John Stanley Hauxhurst took his first plane ride when he was 11, and now at age 76 he still has his propellers rotating, but in a different way.
"A lot of people think I'm in trouble when they see me flying," said the retired Corona del Mar general contractor who flies around in a para-plane that uses a parachute as a wing.
"Most people assume that someone is on his way down when they see a parachute," he said. "They're waiting for me to crash."
Hauxhurst is one of what he believes to be only about five active para-planers in Southern California.
The three-wheel-cart para-plane is powered by two chain saw engines that drive two counter-rotating propellers. From a rolling start, the craft is lifted by the air-filled parachute. It can cruise at 24 m.p.h. and fly 25 miles on the 4 1/2 gallons of gas it stores.
"When I look down I can see drivers stopping to look at me," Hauxhurst said.
Hauxhurst has a problem with acrophobia, but only when he's on tall buildings. "I'm scared to death when I look down from a tall building. I can't even ride a Ferris wheel," he said.
But as for flying, so far, so good--even though he had to parachute out of two troubled small planes in his earlier days.
"Everyone should wear a parachute no matter the size of the plane," he contends.
Hauxhurst isn't as fond of flying his para-plane as he is regular aircraft, except that the para-plane is more convenient.
"To tell the truth, it's not that much fun to fly," he said, pointing out that it is not very maneuverable and is heavily affected by wind.
He also calls it a clumsy, wobbling machine.
"But I can hitch it on a boat trailer and take it anywhere and put it in the garage when I get back," said Hauxhurst, a former business news reporter who volunteers as a staff photographer for the Corona del Mar Oasis Senior Citizen Center newspaper.
No matter what he has flown, including the Fleet biplane in which he first soloed, Hauxhurst feels being in the air "is a spiritual experience."
He has flown ultralight aircraft, and during World War II he flew gliders, once landing troops and equipment in Germany. He also rides a motorcycle.
His wife of 51 years, Patricia, "would rather I quit riding the motorcycle and the planes, but thinks bicycle riding is fine," said the one-time rancher who raised and trained roping horses for rodeo performers.
"I've gone down twice on motorcycles," he said. "They are much more dangerous than planes."
Hauxhurst loves wild animals and spent five years as a California humane officer. He raises rare finches as a hobby.
"I used to lead some big game hunters for elk and antelope, but I stopped that," he said. "I don't think I like to shoot anything any more."

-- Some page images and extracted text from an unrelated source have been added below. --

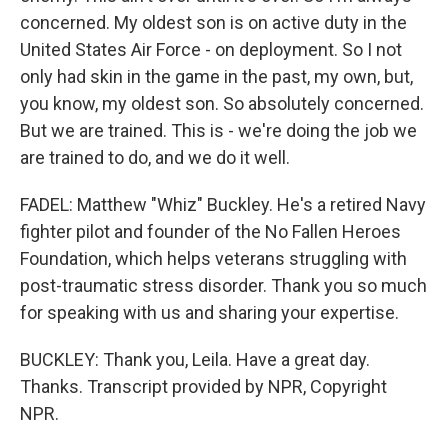
concerned. My oldest son is on active duty in the
United States Air Force - on deployment. So I not
only had skin in the game in the past, my own, but,
you know, my oldest son. So absolutely concerned.
But we are trained. This is - we're doing the job we
are trained to do, and we do it well.
FADEL: Matthew "Whiz" Buckley. He's a retired Navy
fighter pilot and founder of the No Fallen Heroes
Foundation, which helps veterans struggling with
post-traumatic stress disorder. Thank you so much
for speaking with us and sharing your expertise.
BUCKLEY: Thank you, Leila. Have a great day.
Thanks. Transcript provided by NPR, Copyright
NPR.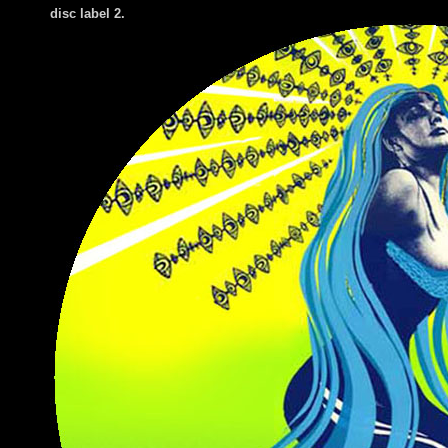
di
sc label 2.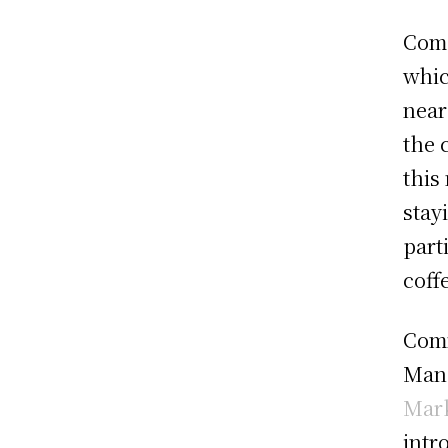
Comp
whic
near
the 
this
stay
part
coff
Comm
Mana
Mark
intr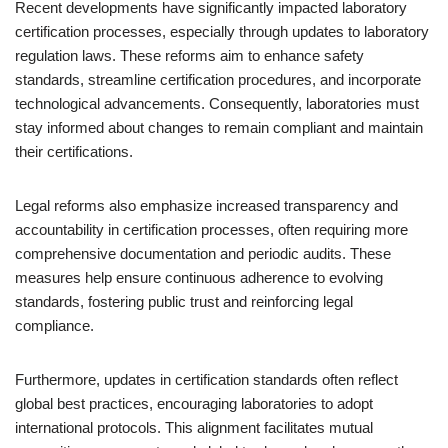
Recent developments have significantly impacted laboratory
certification processes, especially through updates to laboratory
regulation laws. These reforms aim to enhance safety
standards, streamline certification procedures, and incorporate
technological advancements. Consequently, laboratories must
stay informed about changes to remain compliant and maintain
their certifications.
Legal reforms also emphasize increased transparency and
accountability in certification processes, often requiring more
comprehensive documentation and periodic audits. These
measures help ensure continuous adherence to evolving
standards, fostering public trust and reinforcing legal
compliance.
Furthermore, updates in certification standards often reflect
global best practices, encouraging laboratories to adopt
international protocols. This alignment facilitates mutual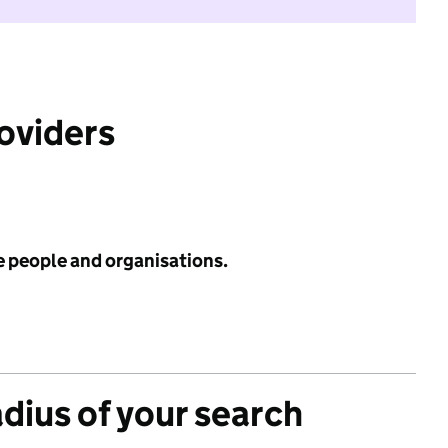
roviders
e people and organisations.
adius of your search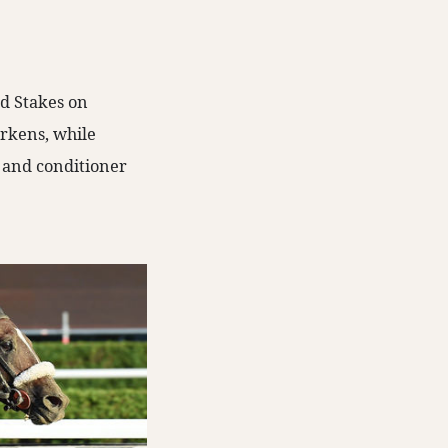
rd Stakes on
rkens, while
e and conditioner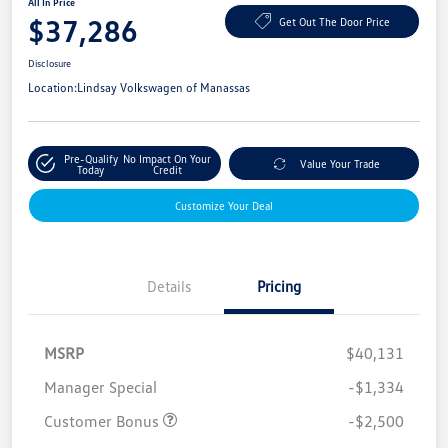
All In Price
$37,286
Get Out The Door Price
Disclosure
Location:
Lindsay Volkswagen of Manassas
Pre-Qualify
No Impact On Your
Value Your Trade
Today
Credit
Customize Your Deal
Details
Pricing
MSRP
$40,131
Manager Special
-$1,334
Customer Bonus
-$2,500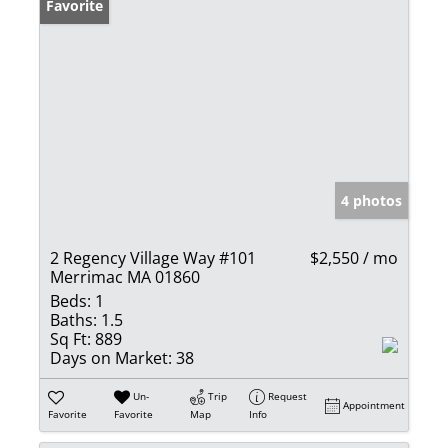
Favorite
4 photos
2 Regency Village Way #101
$2,550 / mo
Merrimac MA 01860
Beds:
1
Baths:
1.5
Sq Ft:
889
Days on Market:
38
Un-
Trip
Request
Appointment
Favorite
Favorite
Map
Info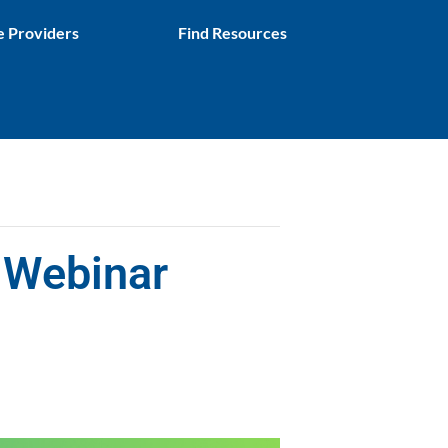
e Providers
Find Resources
 Webinar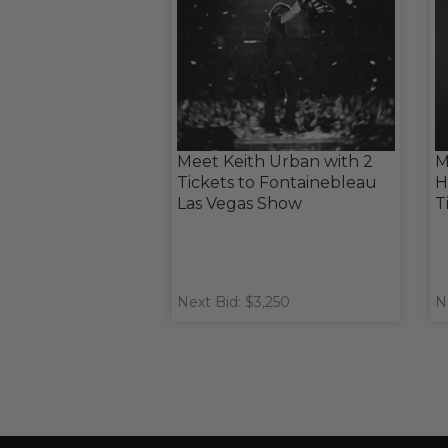
Meet Keith Urban with 2
M
Tickets to Fontainebleau
H
Las Vegas Show
T
Next Bid: $3,250
N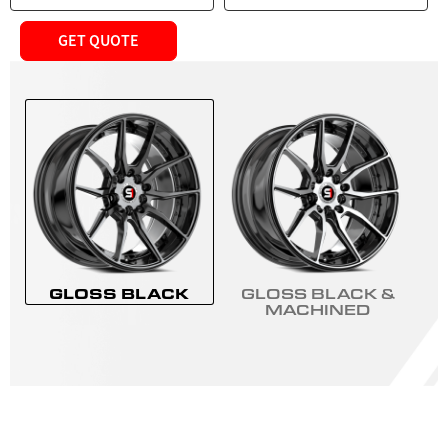
GET QUOTE
GLOSS BLACK
GLOSS BLACK &
MACHINED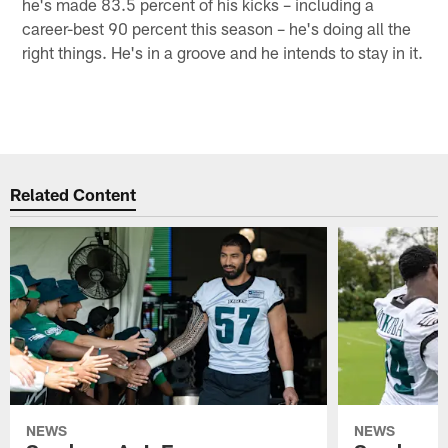
he's made 83.5 percent of his kicks – including a
career-best 90 percent this season – he's doing all the
right things. He's in a groove and he intends to stay in it.
Related Content
NEWS
NEWS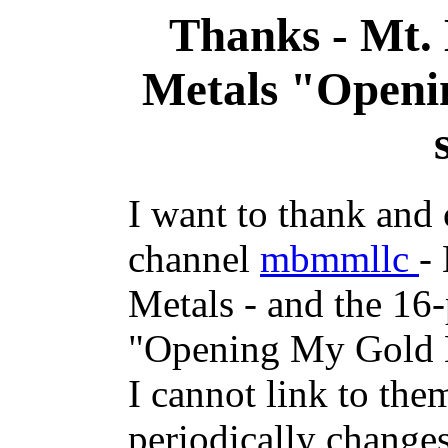
Thanks - Mt.
Metals "Openi
I want to thank and
channel
mbmmllc
-
Metals - and the 16-
"Opening My Gold Mi
I cannot link to th
periodically changes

He likes to bring out his scrapbook of stories about him, telling of such adventures as capturing a mountain lion in a homeowner's garage, his bouts with raccoons ("I've caught 17 of them in homes") and his survival of a near-riot after he humanely shot an injured horse.
Sailing has been another of his recreational outlets. He has been a member of the Balboa Yacht Club since 1954 and has donated his 27-foot sailboat to the senior citizen center.
"I bought it for their use," he said. "They are nice people."
Eugenia Oyharzabal, a San Juan Capistrano resident since 1924, celebrated her 100th birthday on Sept. 18 and received a signed birthday card from President and Mrs. Bush.
In addition, a special birthday Mass was said for her in the San Juan Capistrano Mission with a special papal blessing from Pope John Paul II.